Large Language Models (LLMs) are becoming crucial across various fields, emphasizing the urgency for high-quality models in underrepresented languages. This study explores the unique challenges faced by low-resource languages, such as data scarcity, model selection, evaluation, and computational limitations, with a special focus on Turkish. We conduct an in-depth analysis to evaluate the impact of training strategies, model choices, and data availability on the performance of LLMs designed for underrepresented languages. Our approach includes two methodologies: (i) adapting existing LLMs originally pretrained in English to understand Turkish, and (ii) developing a model from the ground up using Turkish pretraining data, both supplemented with supervised fine-tuning on a novel Turkish instruction-tuning dataset aimed at enhancing reasoning capabilities. The relative performance of these methods is evaluated through the creation of a new leaderboard for Turkish LLMs, featuring benchmarks that assess different reasoning and knowledge skills. Furthermore, we conducted experiments on data and model scaling, both during pretraining and fine-tuning, simultaneously emphasizing the capacity for knowledge transfer across languages and addressing the challenges of catastrophic forgetting encountered during fine-tuning on a different language. Our goal is to offer a detailed guide for advancing the LLM framework in low-resource linguistic contexts, thereby making natural language processing (NLP) benefits more globally accessible.
Paper Structure (72 sections, 7 equations, 1 figure, 12 tables)

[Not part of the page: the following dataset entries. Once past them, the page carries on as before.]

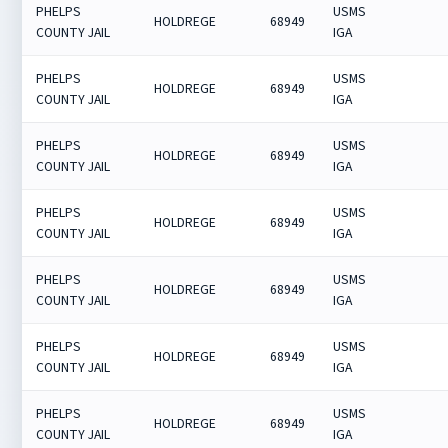
PHELPS
USMS
HOLDREGE
68949
COUNTY JAIL
IGA
PHELPS
USMS
HOLDREGE
68949
COUNTY JAIL
IGA
PHELPS
USMS
HOLDREGE
68949
COUNTY JAIL
IGA
PHELPS
USMS
HOLDREGE
68949
COUNTY JAIL
IGA
PHELPS
USMS
HOLDREGE
68949
COUNTY JAIL
IGA
PHELPS
USMS
HOLDREGE
68949
COUNTY JAIL
IGA
PHELPS
USMS
HOLDREGE
68949
COUNTY JAIL
IGA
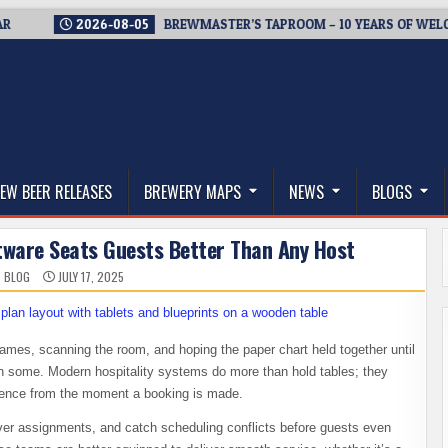
2026-08-05
BREWMASTER’S TAPROOM – 10 YEARS OF WELCOMIN
thwest, and Beyond
EW BEER RELEASES
BREWERY MAPS
NEWS
BLOGS
tware Seats Guests Better Than Any Host
 BLOG
JULY 17, 2025
names, scanning the room, and hoping the paper chart held together until
en some. Modern hospitality systems do more than hold tables; they
rience from the moment a booking is made.
rver assignments, and catch scheduling conflicts before guests even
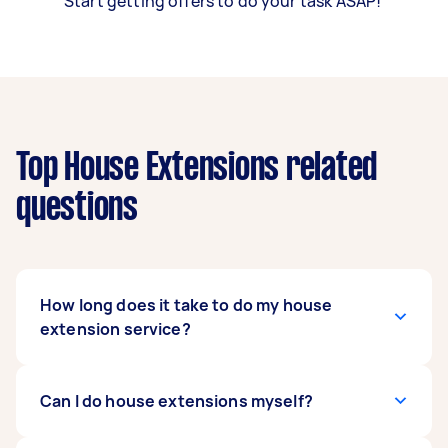
Start getting offers to do your task ASAP!
Top House Extensions related
questions
How long does it take to do my house
extension service?
That will depend on the scale and scope of your
Can I do house extensions myself?
house extension, how quickly your Tasker and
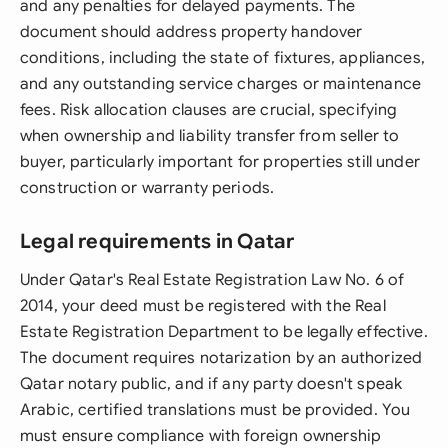
and any penalties for delayed payments. The
document should address property handover
conditions, including the state of fixtures, appliances,
and any outstanding service charges or maintenance
fees. Risk allocation clauses are crucial, specifying
when ownership and liability transfer from seller to
buyer, particularly important for properties still under
construction or warranty periods.
Legal requirements in Qatar
Under Qatar's Real Estate Registration Law No. 6 of
2014, your deed must be registered with the Real
Estate Registration Department to be legally effective.
The document requires notarization by an authorized
Qatar notary public, and if any party doesn't speak
Arabic, certified translations must be provided. You
must ensure compliance with foreign ownership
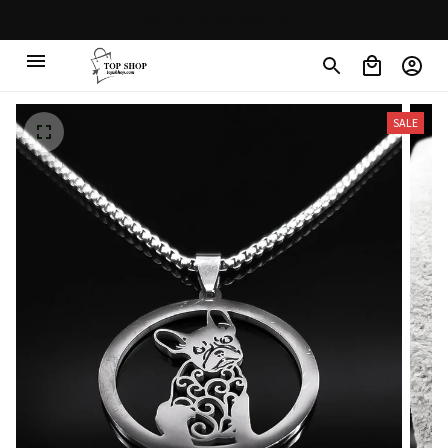
Free shipping on orders over $100
SALE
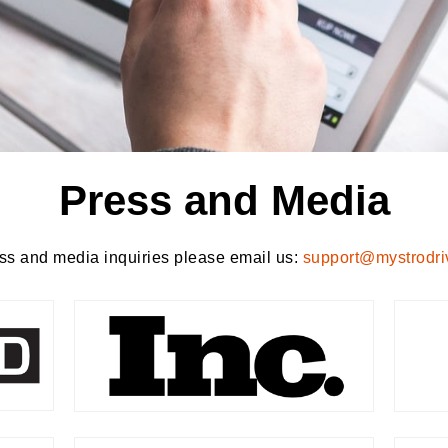
Press and Media
ss and media inquiries please email us:
support@mystrodri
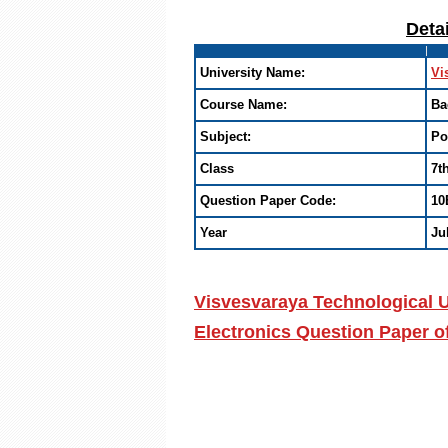
Deta
University Name:
Vi
Course Name:
Ba
Subject:
Po
Class
7t
Question Paper Code:
10
Year
Ju
Visvesvaraya Technological U
Electronics Question Paper o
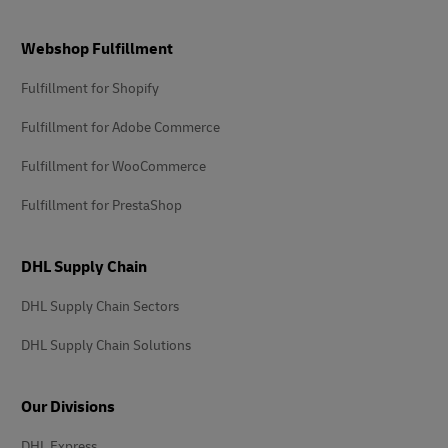
Footer
Webshop Fulfillment
Fulfillment for Shopify
Fulfillment for Adobe Commerce
Fulfillment for WooCommerce
Fulfillment for PrestaShop
DHL Supply Chain
DHL Supply Chain Sectors
DHL Supply Chain Solutions
Our Divisions
DHL Express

This paper contains 72 sections, 7 equations, 1 figure, 12 tables.

Figures (1)

  • Figure 1: Accuracy comparison of Continued Pretrained models on English (Left, Right) and Turkish (Right) question answering tasks and demonstrating the original language catastrophic forgetting while learning the new language. In the table on the left, the performance of our Hamza$_{\scriptsize Mistral}$ and Hamza$_{\scriptsize GPT2-xl}$ models that are adapted on Turkish together with the original Mistral 7B and GPT2-xl. We present the result of our ablation study, where the performance of the adapted models is given by progressively enlarging the pretraining corpus size from 0.1 GB to 5 GB. Here, the zero and few-show accuracies were evaluated on the original ARC and TruthfulQA. The figure on the right illustrates the Mistral model's results on both Turkish and English versions of the ARC dataset, highlighting its improved performance in Turkish and decreasing performance in English with continued pretraining.